In September, the High Court in Port Harcourt convicted five SARS policemen for the extrajudicial executions of Michael Akor and Michael Igwe in 2009. The court also awarded N50 million (USD143,000) in compensation to the victims’ families.
In December, after huge pressure on social media, the Inspector General of Police agreed to reform SARS.
”Torture and other ill-treatment and unlawful detention by the police and the State Security Service (SSS) continued. In February, Nonso Diobu and eight other men were arrested and detained by Special Anti-Robbery Squad (SARS) officers in Awkuzu, Anambra state. They were tortured and all, except Nonso Diobu, died in custody. Nonso Diobu was charged with robbery and released four months after arrest.
”In May, a high court ordered the SSS (DSS) to release Bright Chimezie, a member of the Indigenous People of Biafra (IPOB).

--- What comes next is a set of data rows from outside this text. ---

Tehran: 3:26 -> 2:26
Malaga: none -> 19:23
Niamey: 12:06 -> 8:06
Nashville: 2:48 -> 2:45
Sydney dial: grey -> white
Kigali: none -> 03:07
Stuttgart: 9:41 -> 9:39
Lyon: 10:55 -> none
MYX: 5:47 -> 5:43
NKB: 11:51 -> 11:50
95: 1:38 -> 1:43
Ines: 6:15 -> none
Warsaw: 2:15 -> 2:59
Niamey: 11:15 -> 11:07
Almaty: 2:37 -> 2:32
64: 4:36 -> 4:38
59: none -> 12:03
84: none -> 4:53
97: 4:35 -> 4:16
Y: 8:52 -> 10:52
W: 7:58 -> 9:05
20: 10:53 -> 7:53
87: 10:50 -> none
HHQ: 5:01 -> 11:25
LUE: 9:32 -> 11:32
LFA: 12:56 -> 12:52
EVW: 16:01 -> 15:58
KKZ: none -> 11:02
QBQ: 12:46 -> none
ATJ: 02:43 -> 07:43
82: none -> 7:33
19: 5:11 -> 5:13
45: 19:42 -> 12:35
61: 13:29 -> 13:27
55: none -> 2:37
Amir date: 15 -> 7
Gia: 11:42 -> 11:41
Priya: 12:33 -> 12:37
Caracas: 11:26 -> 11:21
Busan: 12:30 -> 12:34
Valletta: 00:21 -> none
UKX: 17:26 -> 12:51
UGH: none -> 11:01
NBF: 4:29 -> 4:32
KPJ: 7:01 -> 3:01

Instead, the SSS included his name in another case.
Bright Chimezie had not been brought to court by the end of the year; the SSS had held him in incommunicado detention for more than one year.
”Ibrahim El-Zakzaky, leader of the Islamic Movement of Nigeria (IMN), and his wife remained in incommunicado detention without trial since their arrest in December 2015 despite a court ordering their release and compensation.
Arbitrary arrests, detentions
Amnesty International noted that torture and other ill-treatment and unlawful detention by the police and the Department of State Service, DSS, continued in Nigeria.
”The military arbitrarily arrested and held thousands of young men, women and children in detention centres around the country. Detainees were denied access to lawyers and family members. The army released 593 detainees in April and 760 in October.
”By April, the military detention facility at Giwa barracks, Maiduguri, held more than 4,900 people in extremely overcrowded cells. Disease, dehydration and starvation were rife and at least 340 detainees died. At least 200 children, as young as four, were detained in an overcrowded and unhygienic children’s cell. Some children were born in detention.
The military detained hundreds of women unlawfully, without charge, some because they were believed to be related to Boko Haram members. Among them were women and girls who said they had been victims of Boko Haram. Women reported inhuman detention conditions, including a lack of health care for women giving birth in cells.
”On September 24, the Minister of Justice announced that the mass trial of Boko Haram suspects held in different detention centres had commenced. The first phase of trials was handled by four judges in secret, between October 9 and12. Fifty defendants were sentenced to various terms of imprisonment.
An interim report of the Director of Public Prosecutions showed that 468 suspects were discharged and the trial for the remainder was adjourned to January 2018.”
1.7 million internally displaced people
The group said there are no fewer than 1.7 million internally displaced people (IDPs) in North Eastern states of Borno, Yobe and Adamawa; 39 per cent lived in camps or similar settings and 61 per cent in host communities.
”The UN said that 5.2 million people in the northeast remained in urgent need of food assistance; 450,000 children under five were in urgent need of nutrition. In July, Doctors without Borders reported that 240 children had died from malnutrition in Borno State.”